*** Dataset content Section Begins ***

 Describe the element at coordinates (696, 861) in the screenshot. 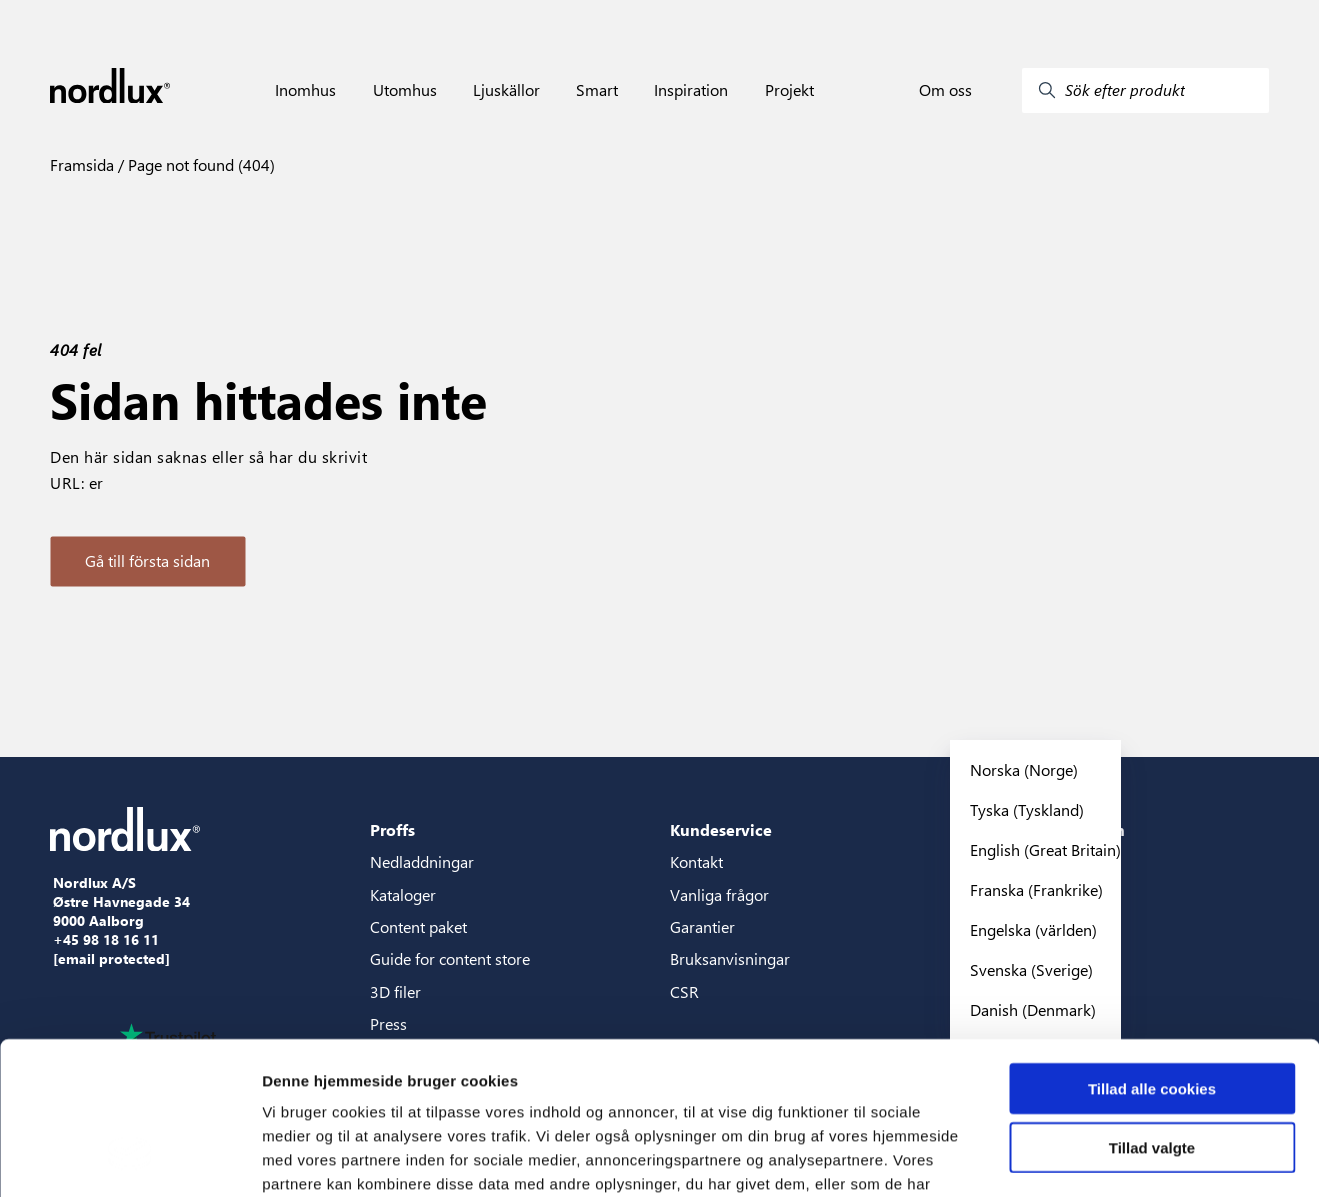

I see `Kontakt` at that location.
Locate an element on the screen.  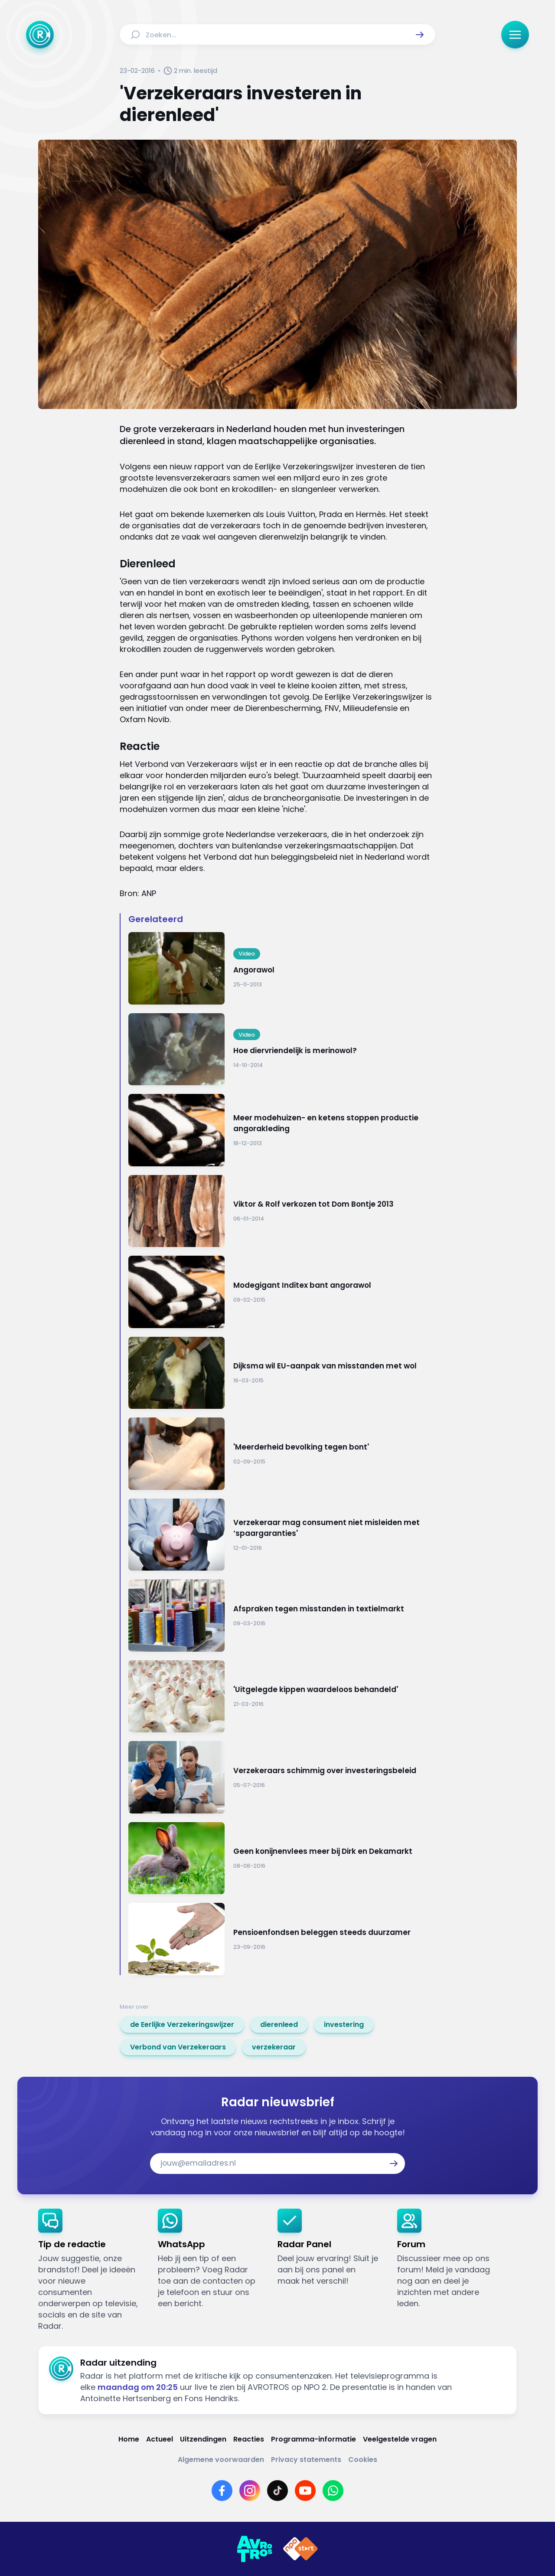
[Link naar Facebook] is located at coordinates (222, 2490).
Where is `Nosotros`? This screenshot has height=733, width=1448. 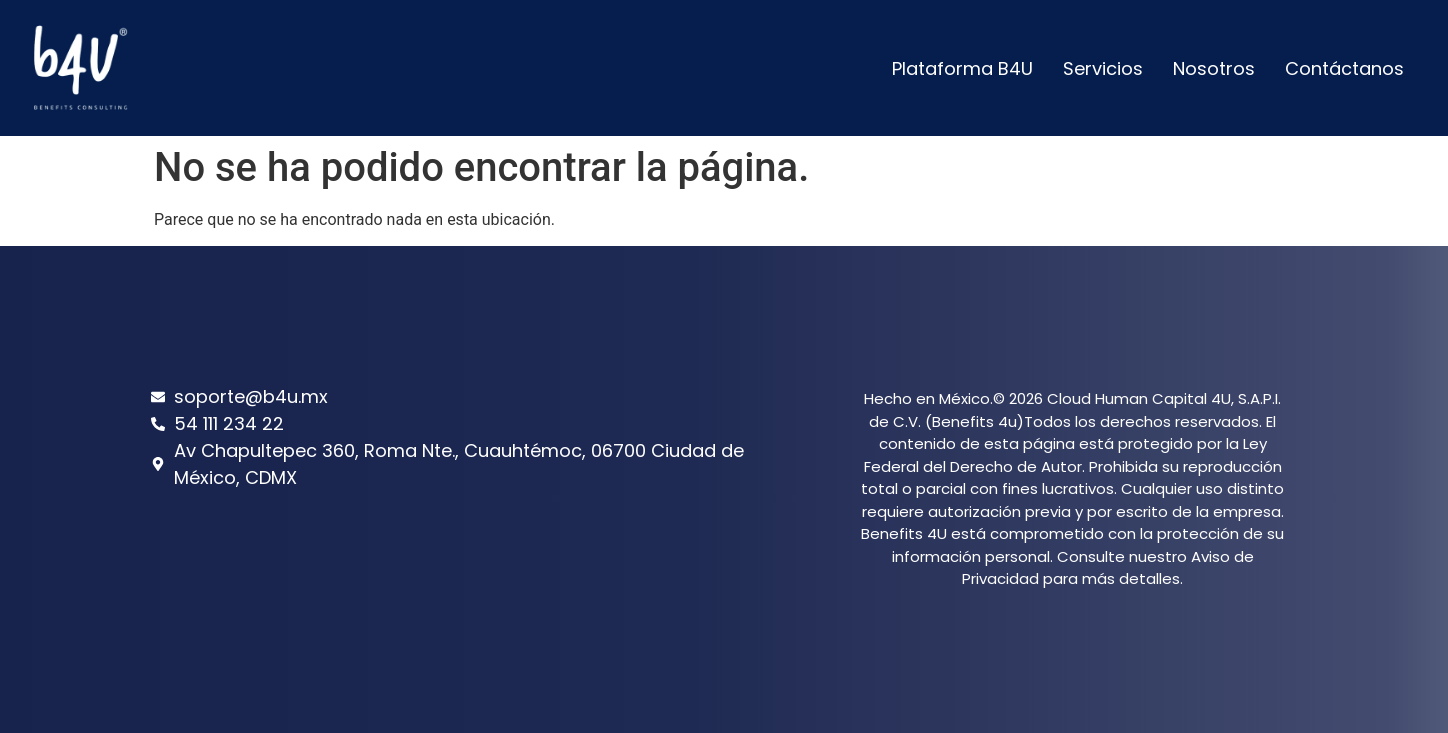
Nosotros is located at coordinates (1214, 68).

*** Dataset content Section Ends ***

To do: All that is required is an exact reproduction of the lines from the one containing "Locate an element on the screen." to the final line of the listing above, pictures omitted.

Answer to the problem:
Locate an element on the screen.  
[Link naar Facebook] is located at coordinates (222, 2490).
Where is `Nosotros`? This screenshot has height=733, width=1448. 
Nosotros is located at coordinates (1214, 68).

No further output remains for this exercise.